• _WHAT YOU HAVE TO DO_
Below are entries. Pull out all lines containing "vetëm".

▬▬▬▬▬▬

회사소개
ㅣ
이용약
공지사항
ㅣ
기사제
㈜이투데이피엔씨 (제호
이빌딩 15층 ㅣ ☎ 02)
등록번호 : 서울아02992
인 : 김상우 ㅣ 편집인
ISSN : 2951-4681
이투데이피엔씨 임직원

▬▬▬▬▬▬

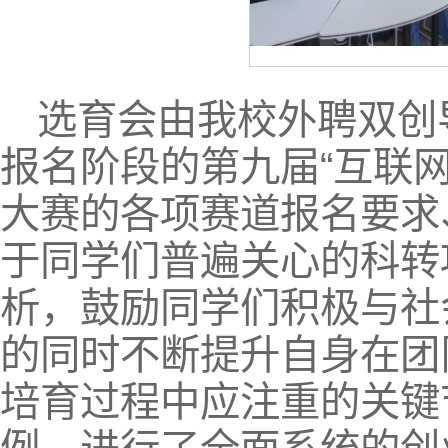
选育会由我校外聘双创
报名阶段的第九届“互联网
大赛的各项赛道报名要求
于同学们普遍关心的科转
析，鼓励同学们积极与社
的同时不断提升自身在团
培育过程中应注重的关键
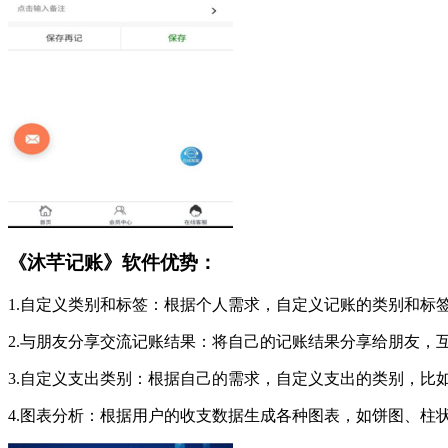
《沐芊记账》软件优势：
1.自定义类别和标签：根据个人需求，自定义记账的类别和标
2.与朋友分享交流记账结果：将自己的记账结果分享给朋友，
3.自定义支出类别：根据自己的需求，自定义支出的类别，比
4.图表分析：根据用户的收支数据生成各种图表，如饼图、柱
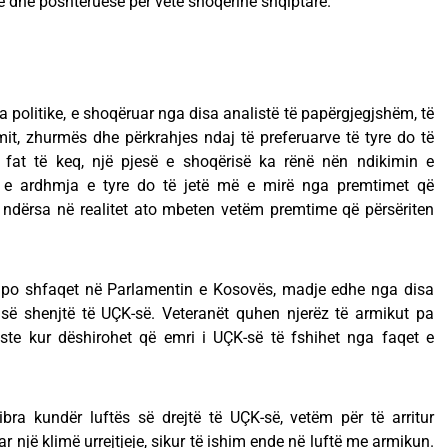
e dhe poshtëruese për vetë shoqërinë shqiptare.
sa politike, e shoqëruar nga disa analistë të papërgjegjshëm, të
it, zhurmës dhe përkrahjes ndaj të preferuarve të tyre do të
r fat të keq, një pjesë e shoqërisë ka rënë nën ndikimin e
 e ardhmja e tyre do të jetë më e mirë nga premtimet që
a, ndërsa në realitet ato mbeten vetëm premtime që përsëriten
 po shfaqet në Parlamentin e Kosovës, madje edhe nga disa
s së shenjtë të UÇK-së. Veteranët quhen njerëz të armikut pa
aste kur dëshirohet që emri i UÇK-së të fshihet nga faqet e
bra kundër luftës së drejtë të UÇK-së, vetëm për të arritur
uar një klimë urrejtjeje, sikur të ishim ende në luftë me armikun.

▬▬▬▬▬▬

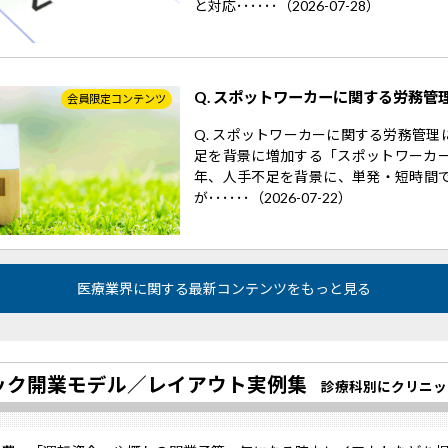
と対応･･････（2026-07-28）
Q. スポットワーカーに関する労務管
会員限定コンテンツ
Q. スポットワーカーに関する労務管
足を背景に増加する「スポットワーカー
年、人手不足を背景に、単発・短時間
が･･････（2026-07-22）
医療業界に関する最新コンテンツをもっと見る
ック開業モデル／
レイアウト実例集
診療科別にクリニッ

▬▬▬▬▬▬

• _EXERCISE SOLUTION_
a, ndërsa në realitet ato mbeten vetëm premtime që përsëriten
bra kundër luftës së drejtë të UÇK-së, vetëm për të arritur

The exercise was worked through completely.